I see no reason why an application by a petitioner for grant of probate or letters of administration, which is clearly a proceeding in a Court of civil jurisdiction, cannot be subject to the provisions of Order 33, Civil P.C. nor that any of the Rules of that Order are inapplicable to such a petition. The provisions of the High Court Fees Rules, 1933, which supplant the former Rules, in my view, contemplate proceedings for the grant of probate and letters of administration being subject to the pauper Rules........."
41. In the Goods of Mrs. Lilian Singh (supra), it was laid down as follows (at page 20 of the said AIR) :
"The present application by Provabati Devi is for stay of the proceedings in this Court till the disposal of the proceedings in the Court at Bhagalpur. This prayer is based on Section 10, Civil P.C...................."

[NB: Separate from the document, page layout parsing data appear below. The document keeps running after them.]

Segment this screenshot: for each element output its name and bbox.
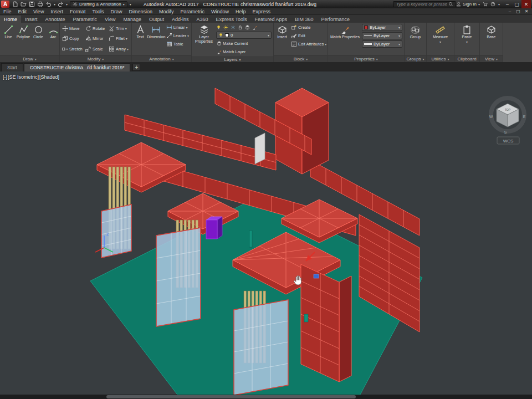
line-button[interactable]: Line (2, 24, 15, 40)
glass-panel-lower[interactable] (234, 300, 288, 395)
search-icon[interactable] (448, 2, 453, 7)
horizontal-scrollbar[interactable] (0, 395, 532, 399)
undo-icon[interactable] (45, 1, 52, 7)
tab-featured-apps[interactable]: Featured Apps (250, 16, 291, 23)
menu-item-help[interactable]: Help (232, 8, 249, 15)
view-orientation-control[interactable]: [SE Isometric] (8, 74, 39, 80)
panel-footer-draw[interactable]: Draw ▾ (0, 55, 59, 62)
chevron-down-icon[interactable]: ▾ (498, 2, 500, 6)
layer-properties-button[interactable]: Layer Properties (193, 24, 214, 45)
tab-bim-360[interactable]: BIM 360 (291, 16, 318, 23)
layer-freeze-icon[interactable] (231, 25, 236, 30)
plot-icon[interactable] (37, 1, 43, 7)
tab-output[interactable]: Output (145, 16, 168, 23)
tab-a360[interactable]: A360 (193, 16, 212, 23)
array-button[interactable]: Array▾ (108, 45, 130, 53)
glass-panel-center[interactable] (156, 228, 201, 326)
tab-performance[interactable]: Performance (317, 16, 354, 23)
group-button[interactable]: Group (409, 24, 422, 40)
search-input[interactable] (393, 1, 456, 7)
layer-combo[interactable]: 0 ▾ (216, 32, 272, 39)
text-button[interactable]: Text (134, 24, 147, 40)
move-button[interactable]: Move (62, 25, 83, 32)
layer-isolate-icon[interactable] (245, 25, 250, 30)
panel-footer-groups[interactable]: Groups ▾ (405, 55, 426, 62)
menu-item-file[interactable]: File (0, 8, 15, 15)
menu-item-edit[interactable]: Edit (15, 8, 30, 15)
redo-icon[interactable] (58, 1, 64, 7)
fillet-button[interactable]: Fillet▾ (108, 35, 130, 42)
base-view-button[interactable]: Base (485, 24, 498, 40)
stretch-button[interactable]: Stretch (62, 45, 83, 53)
tab-manage[interactable]: Manage (119, 16, 145, 23)
doc-restore-icon[interactable]: ▢ (514, 9, 522, 14)
circle-button[interactable]: Circle (32, 24, 45, 40)
edit-attributes-button[interactable]: Edit Attributes▾ (290, 40, 327, 48)
layer-match-icon[interactable] (252, 25, 257, 30)
menu-item-tools[interactable]: Tools (89, 8, 107, 15)
scrollbar-thumb[interactable] (106, 395, 356, 398)
object-color-combo[interactable]: ByLayer ▾ (362, 24, 402, 31)
menu-item-view[interactable]: View (30, 8, 47, 15)
menu-item-format[interactable]: Format (66, 8, 89, 15)
panel-footer-view[interactable]: View ▾ (480, 55, 503, 62)
tab-add-ins[interactable]: Add-ins (168, 16, 193, 23)
doc-close-icon[interactable]: ✕ (523, 9, 530, 14)
save-icon[interactable] (29, 1, 35, 7)
leader-button[interactable]: Leader▾ (166, 32, 190, 39)
green-post[interactable] (249, 231, 252, 247)
close-icon[interactable]: ✕ (521, 0, 531, 8)
menu-item-draw[interactable]: Draw (107, 8, 125, 15)
insert-block-button[interactable]: Insert (275, 24, 289, 40)
tab-insert[interactable]: Insert (21, 16, 42, 23)
trim-button[interactable]: Trim▾ (108, 25, 130, 32)
viewcube[interactable]: W E S TOP (489, 98, 526, 134)
maximize-icon[interactable]: ▢ (512, 0, 521, 8)
tab-start[interactable]: Start (1, 63, 23, 71)
panel-footer-utilities[interactable]: Utilities ▾ (427, 55, 454, 62)
lineweight-combo[interactable]: ByLayer ▾ (362, 40, 402, 48)
polyline-button[interactable]: Polyline (17, 24, 30, 40)
menu-item-parametric[interactable]: Parametric (177, 8, 208, 15)
dimension-button[interactable]: Dimension (149, 24, 164, 40)
copy-button[interactable]: Copy (62, 35, 83, 42)
layer-off-icon[interactable] (216, 25, 221, 30)
table-button[interactable]: Table (166, 40, 190, 48)
autocad-app-button[interactable]: A (1, 1, 9, 8)
sign-in-button[interactable]: Sign In ▾ (456, 2, 480, 7)
tab-document[interactable]: CONSTRUCTIE christma...rld frankfurt 201… (24, 63, 131, 71)
match-properties-button[interactable]: Match Properties (330, 24, 360, 40)
red-shelf-tower[interactable] (301, 264, 351, 382)
drawing-viewport[interactable]: [-] [SE Isometric] [Shaded] (0, 71, 532, 395)
panel-footer-modify[interactable]: Modify ▾ (60, 55, 131, 62)
layer-thaw-icon[interactable] (223, 25, 228, 30)
open-file-icon[interactable] (21, 1, 27, 7)
chevron-down-icon[interactable]: ▾ (54, 2, 55, 6)
match-layer-button[interactable]: Match Layer (216, 48, 272, 55)
panel-footer-clipboard[interactable]: Clipboard (454, 55, 479, 62)
panel-footer-properties[interactable]: Properties ▾ (328, 55, 404, 62)
measure-button[interactable]: Measure ▾ (432, 24, 448, 45)
wcs-badge[interactable]: WCS (497, 137, 519, 144)
tab-view[interactable]: View (101, 16, 119, 23)
linetype-combo[interactable]: ByLayer ▾ (362, 32, 402, 39)
menu-item-modify[interactable]: Modify (156, 8, 177, 15)
new-file-icon[interactable] (12, 1, 18, 7)
new-drawing-plus-icon[interactable]: + (132, 64, 140, 71)
tab-express-tools[interactable]: Express Tools (212, 16, 251, 23)
help-icon[interactable] (490, 2, 495, 7)
panel-footer-block[interactable]: Block ▾ (274, 55, 328, 62)
model-canvas[interactable]: Z W E S TOP WCS (0, 71, 532, 395)
chevron-down-icon[interactable]: ▾ (66, 2, 68, 6)
linear-button[interactable]: Linear▾ (166, 24, 190, 31)
menu-item-window[interactable]: Window (208, 8, 232, 15)
purple-box[interactable] (206, 217, 222, 239)
arc-button[interactable]: Arc (47, 24, 60, 40)
panel-footer-annotation[interactable]: Annotation ▾ (132, 55, 191, 62)
mirror-button[interactable]: Mirror (85, 35, 106, 42)
scale-button[interactable]: Scale (85, 45, 106, 53)
menu-item-insert[interactable]: Insert (47, 8, 66, 15)
app-store-cart-icon[interactable] (483, 2, 488, 7)
layer-lock-icon[interactable] (238, 25, 243, 30)
paste-button[interactable]: Paste ▾ (461, 24, 474, 45)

"I am of opinion that the section applies to applications for letters of administration by reason of the provisions of Section 141, Civil P.C., which enacts that the procedure provided in the Code in regard to suits shall be followed as far as it can be made applicable in all proceedings in any Court of civil jurisdiction. The term "all proceedings in any Court of civil jurisdiction" has been the subject of judicial interpretation and it is now well settled that it includes all proceedings relating to original matters in the nature of suits such as an application for probate or letters of administration............."
"Section 141 runs thus :
The procedure provided in this Code in regard to suits shall be followed, as far as it can be made applicable, in all proceedings in any Court of civil jurisdiction.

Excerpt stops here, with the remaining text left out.